Work item | Produce the records below again, word for word, but stop after the line that contains "Segment right lung lower lobe.".
• • • • • • •
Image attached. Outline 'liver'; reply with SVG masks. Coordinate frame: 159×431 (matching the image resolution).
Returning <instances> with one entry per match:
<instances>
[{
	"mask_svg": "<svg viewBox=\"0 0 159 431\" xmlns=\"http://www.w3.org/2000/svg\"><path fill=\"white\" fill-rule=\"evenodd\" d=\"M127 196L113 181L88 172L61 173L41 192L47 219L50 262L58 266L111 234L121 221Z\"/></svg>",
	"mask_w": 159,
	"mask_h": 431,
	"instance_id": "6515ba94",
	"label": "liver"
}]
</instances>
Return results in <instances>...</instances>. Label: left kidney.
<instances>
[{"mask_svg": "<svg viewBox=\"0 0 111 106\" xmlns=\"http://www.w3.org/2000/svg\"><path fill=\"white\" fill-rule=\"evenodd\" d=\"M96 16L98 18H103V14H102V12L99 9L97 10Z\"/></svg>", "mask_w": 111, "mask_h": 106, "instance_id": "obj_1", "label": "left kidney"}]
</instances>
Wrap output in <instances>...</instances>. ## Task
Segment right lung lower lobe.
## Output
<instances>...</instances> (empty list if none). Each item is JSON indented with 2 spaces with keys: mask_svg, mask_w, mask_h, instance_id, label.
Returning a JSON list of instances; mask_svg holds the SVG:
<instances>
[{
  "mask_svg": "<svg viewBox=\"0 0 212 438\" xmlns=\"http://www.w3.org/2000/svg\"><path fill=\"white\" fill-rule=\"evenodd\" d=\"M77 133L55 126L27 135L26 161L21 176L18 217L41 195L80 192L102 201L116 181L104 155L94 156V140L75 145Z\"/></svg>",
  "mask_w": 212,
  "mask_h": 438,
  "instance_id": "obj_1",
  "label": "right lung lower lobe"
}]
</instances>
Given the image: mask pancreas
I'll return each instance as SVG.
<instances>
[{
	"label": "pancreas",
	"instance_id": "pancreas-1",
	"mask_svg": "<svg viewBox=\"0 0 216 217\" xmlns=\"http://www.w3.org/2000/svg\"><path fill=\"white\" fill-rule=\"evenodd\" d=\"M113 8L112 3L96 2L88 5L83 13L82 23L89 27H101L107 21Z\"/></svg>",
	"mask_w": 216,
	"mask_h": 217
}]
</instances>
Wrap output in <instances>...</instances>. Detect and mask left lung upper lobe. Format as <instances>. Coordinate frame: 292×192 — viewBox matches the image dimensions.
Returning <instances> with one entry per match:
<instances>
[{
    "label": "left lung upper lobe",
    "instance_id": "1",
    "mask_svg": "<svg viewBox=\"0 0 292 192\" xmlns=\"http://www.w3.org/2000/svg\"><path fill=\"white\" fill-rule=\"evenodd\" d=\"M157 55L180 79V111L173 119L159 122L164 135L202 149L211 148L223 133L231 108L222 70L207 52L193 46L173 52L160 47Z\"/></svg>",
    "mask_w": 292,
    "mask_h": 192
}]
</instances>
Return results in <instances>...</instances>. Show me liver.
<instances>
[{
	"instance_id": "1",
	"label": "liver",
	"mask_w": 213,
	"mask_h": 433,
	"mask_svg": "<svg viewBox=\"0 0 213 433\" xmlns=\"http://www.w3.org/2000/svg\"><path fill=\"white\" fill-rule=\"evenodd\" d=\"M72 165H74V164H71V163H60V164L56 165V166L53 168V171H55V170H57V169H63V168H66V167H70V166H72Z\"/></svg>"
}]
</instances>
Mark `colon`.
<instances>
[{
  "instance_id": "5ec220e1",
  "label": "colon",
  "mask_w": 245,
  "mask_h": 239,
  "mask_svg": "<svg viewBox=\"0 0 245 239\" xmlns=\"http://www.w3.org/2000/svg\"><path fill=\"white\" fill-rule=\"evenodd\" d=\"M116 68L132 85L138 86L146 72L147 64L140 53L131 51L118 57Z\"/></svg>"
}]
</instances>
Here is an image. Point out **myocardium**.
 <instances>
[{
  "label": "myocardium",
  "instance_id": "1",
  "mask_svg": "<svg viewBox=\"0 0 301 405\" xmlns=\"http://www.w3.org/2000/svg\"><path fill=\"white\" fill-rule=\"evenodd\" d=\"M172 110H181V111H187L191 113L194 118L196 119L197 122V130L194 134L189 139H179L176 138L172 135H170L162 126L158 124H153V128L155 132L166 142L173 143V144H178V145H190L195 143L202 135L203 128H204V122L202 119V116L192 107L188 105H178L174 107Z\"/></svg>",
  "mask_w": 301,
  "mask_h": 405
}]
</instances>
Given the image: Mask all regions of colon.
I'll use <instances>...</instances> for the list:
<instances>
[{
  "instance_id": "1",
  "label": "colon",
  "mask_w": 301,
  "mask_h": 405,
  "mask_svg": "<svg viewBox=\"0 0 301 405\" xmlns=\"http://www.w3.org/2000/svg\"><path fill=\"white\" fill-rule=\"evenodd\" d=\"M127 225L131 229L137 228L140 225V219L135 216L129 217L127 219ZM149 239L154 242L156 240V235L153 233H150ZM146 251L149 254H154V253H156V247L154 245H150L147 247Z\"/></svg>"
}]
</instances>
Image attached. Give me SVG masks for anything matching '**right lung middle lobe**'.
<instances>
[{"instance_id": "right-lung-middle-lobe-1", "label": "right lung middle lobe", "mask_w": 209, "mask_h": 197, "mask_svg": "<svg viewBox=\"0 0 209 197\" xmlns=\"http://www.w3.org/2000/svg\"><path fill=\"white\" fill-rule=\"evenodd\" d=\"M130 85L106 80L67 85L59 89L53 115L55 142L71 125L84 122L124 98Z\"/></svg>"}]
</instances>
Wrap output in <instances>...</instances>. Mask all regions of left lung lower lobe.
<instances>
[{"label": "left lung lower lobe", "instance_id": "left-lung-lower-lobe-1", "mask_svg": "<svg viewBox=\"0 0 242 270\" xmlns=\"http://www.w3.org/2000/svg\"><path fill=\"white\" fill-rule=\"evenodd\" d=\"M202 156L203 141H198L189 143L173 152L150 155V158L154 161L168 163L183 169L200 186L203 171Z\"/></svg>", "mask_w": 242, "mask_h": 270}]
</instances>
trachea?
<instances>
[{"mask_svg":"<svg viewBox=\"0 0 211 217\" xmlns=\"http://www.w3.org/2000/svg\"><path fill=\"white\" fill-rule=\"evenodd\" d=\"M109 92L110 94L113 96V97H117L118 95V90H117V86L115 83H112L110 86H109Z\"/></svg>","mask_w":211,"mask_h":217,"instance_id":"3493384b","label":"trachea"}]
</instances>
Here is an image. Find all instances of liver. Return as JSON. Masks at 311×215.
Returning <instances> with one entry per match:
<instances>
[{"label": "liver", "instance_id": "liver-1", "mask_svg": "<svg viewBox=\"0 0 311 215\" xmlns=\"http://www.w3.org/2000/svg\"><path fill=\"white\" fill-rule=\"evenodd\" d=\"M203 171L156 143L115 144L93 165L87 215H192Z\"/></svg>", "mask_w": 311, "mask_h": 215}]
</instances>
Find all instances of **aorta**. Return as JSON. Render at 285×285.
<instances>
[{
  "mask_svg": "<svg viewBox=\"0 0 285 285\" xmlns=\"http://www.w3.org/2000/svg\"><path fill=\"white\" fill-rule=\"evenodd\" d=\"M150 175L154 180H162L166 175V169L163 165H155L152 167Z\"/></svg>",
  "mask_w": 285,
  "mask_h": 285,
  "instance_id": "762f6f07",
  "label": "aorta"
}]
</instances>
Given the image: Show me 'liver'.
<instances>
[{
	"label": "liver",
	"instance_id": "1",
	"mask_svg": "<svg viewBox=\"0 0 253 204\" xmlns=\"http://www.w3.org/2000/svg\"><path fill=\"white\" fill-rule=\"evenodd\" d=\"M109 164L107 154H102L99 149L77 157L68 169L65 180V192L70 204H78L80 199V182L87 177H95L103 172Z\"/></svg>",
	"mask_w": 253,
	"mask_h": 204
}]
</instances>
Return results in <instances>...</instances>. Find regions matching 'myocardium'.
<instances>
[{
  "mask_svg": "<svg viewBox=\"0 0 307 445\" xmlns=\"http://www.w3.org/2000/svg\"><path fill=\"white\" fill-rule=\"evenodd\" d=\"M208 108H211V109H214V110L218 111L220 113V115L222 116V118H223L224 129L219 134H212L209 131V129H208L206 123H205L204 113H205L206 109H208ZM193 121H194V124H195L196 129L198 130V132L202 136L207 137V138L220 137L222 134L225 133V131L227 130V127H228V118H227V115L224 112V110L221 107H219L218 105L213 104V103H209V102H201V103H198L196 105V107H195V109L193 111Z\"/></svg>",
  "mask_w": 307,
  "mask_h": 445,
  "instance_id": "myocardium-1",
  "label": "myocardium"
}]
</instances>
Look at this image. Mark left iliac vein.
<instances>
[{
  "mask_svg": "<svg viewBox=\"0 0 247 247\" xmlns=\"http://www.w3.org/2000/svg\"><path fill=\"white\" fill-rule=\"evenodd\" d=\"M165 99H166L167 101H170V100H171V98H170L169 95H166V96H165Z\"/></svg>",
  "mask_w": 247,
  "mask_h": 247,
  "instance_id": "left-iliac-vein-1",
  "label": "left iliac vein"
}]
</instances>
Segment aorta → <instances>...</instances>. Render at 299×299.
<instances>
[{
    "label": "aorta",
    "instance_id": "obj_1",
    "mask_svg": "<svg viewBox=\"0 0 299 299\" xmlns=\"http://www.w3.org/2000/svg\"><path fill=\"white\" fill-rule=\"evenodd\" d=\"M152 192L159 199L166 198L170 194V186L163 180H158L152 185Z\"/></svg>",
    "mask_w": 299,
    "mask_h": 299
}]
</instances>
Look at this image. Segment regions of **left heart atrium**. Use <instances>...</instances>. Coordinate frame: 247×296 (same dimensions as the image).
• • • • • • •
Task solution |
Image attached. Outline 'liver'; reply with SVG masks. Coordinate frame: 159×431 (matching the image resolution).
Returning <instances> with one entry per match:
<instances>
[{
	"mask_svg": "<svg viewBox=\"0 0 159 431\" xmlns=\"http://www.w3.org/2000/svg\"><path fill=\"white\" fill-rule=\"evenodd\" d=\"M127 196L113 181L88 172L61 173L41 192L47 219L50 262L58 266L111 234L121 221Z\"/></svg>",
	"mask_w": 159,
	"mask_h": 431,
	"instance_id": "6515ba94",
	"label": "liver"
}]
</instances>
Return results in <instances>...</instances>. Label: left kidney.
<instances>
[{"mask_svg": "<svg viewBox=\"0 0 111 106\" xmlns=\"http://www.w3.org/2000/svg\"><path fill=\"white\" fill-rule=\"evenodd\" d=\"M96 16L98 18H103V14H102V12L99 9L97 10Z\"/></svg>", "mask_w": 111, "mask_h": 106, "instance_id": "obj_1", "label": "left kidney"}]
</instances>
Wrap output in <instances>...</instances>. ## Task
Segment right lung lower lobe.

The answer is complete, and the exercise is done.